Rigid and Akinetic

He is a model of rigid akinetic Parkinson’s disease, as opposed to the tremor dominant type. A compact man with a receding hairline of thick wavy and whitening hair, his nose is hooked. The skin of his face is pale and wraps his cheekbones tightly. He admits he’s never suffered from tremor, a good thing when welding. He’s an artist, primarily a sculptor. He calls himself an art teacher. The doctor asks to see his work, noting he appreciates art. All sorts of toxic substances- manganese, cobalt and solvents increased the risk he would acquire the illness. Today he is either
under- medicated or does not have PD. He sits like a rock in the yellow plastic chair. As he speaks he moves his mouth, but he doesn’t fidget, scratch, blink or shift his weight. He shoots his left eyebrow up, once.

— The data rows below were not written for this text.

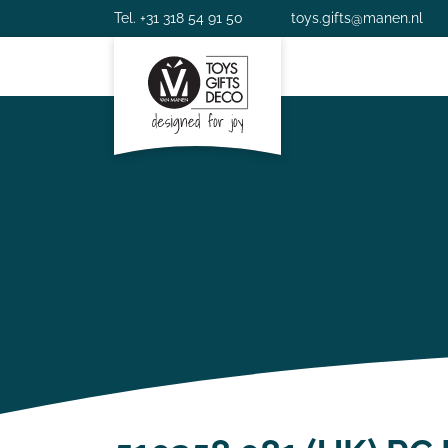
Tel. +31 318 54 91 50
toys.gifts@manen.nl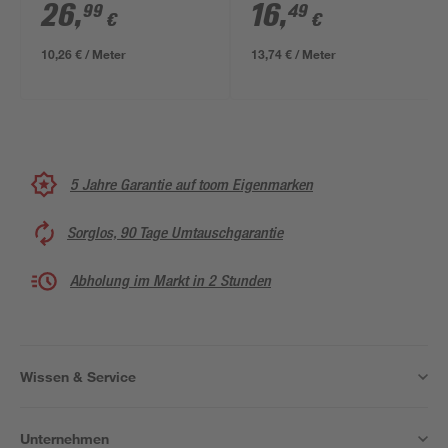
300 x 19 mm
400 x 16 mm
26
,
16
,
99
49
€
€
10,26 € / Meter
13,74 € / Meter
5 Jahre Garantie auf toom Eigenmarken
Sorglos, 90 Tage Umtauschgarantie
Abholung im Markt in 2 Stunden
Wissen & Service
Unternehmen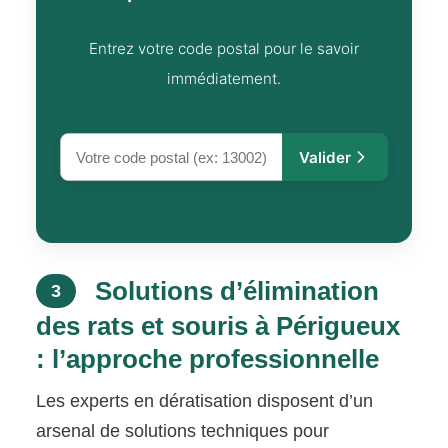
Entrez votre code postal pour le savoir
immédiatement.
Valider
Solutions d’élimination
3
des rats et souris à Périgueux
: l’approche professionnelle
Les experts en dératisation disposent d’un
arsenal de solutions techniques pour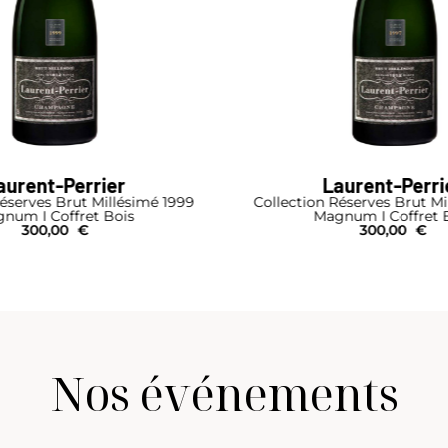
aurent-Perrier
Laurent-Perri
Réserves Brut Millésimé 1999
Collection Réserves Brut Mi
num I Coffret Bois
Magnum I Coffret 
300,00
€
300,00
€
Nos événements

The patient and the doctor begin their words at the same time, more than once their voices overlap. When a pronounced delay in response sends the room to silence, the wife tries to help by reminding her spouse of the sequence of events. It has been six or seven years since the diagnosis, the initial symptoms are hard to recall. Still symptoms, diagnosis and treatment began within a period of a year. Not good, in the opinion of the physician…He can’t recall feeling any improvement with medications. The specialist declares the patient is inadequately medicated or doesn’t respond to levodopa.

He begins drawing a chart, describing how to increase the dose of Sinemet from one pill, four times daily to a possible maximum of ten pills daily. The idea is to increase the dosage, then observe the response the body makes on the following two days. Always increase the dose by half a pill, in a staircase fashion, halting progression if feeling nausea. If nausea continues at that dose, then step backward a half pill. The object is to discover what the correct dose is to alleviate most symptoms. Fluidity of movement, increased arm swing in walking, loosening of joints are as three aspects for possible improvement.

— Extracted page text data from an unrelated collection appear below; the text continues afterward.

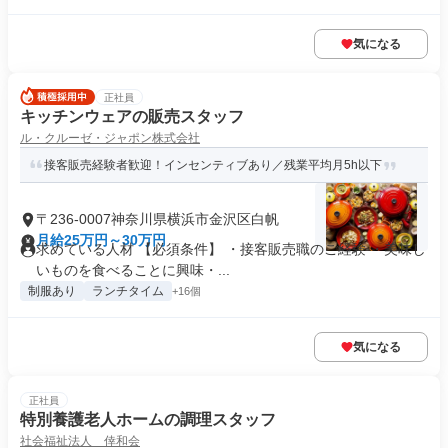
気になる
正社員
キッチンウェアの販売スタッフ
ル・クルーゼ・ジャポン株式会社
接客販売経験者歓迎！インセンティブあり／残業平均月5h以下
〒236-0007神奈川県横浜市金沢区白帆
月給25万円～30万円
求めている人材 【必須条件】 ・接客販売職のご経験 ・美味し
いものを食べることに興味・...
制服あり
ランチタイム
+16個
気になる
正社員
特別養護老人ホームの調理スタッフ
社会福祉法人 倖和会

The doctor hands the patient the medication progression chart, requesting he return in three months. He is not free, yet. Both patient and spouse agree to provide their blood for a study searching for possible biomarkers in PD. This entity in blood would change along with the progression of illness, providing another source to document disease progression. Physicians determine the progression of illness by physical exam, but it gets tricky when patients rely on medication to be fully functional. Visual scanning techniques can also document loss of dopamine in the substantia nigra, but the procedure is costly, and dopamine-producing cells dwindle naturally with aging before producing parkinsonian symptoms.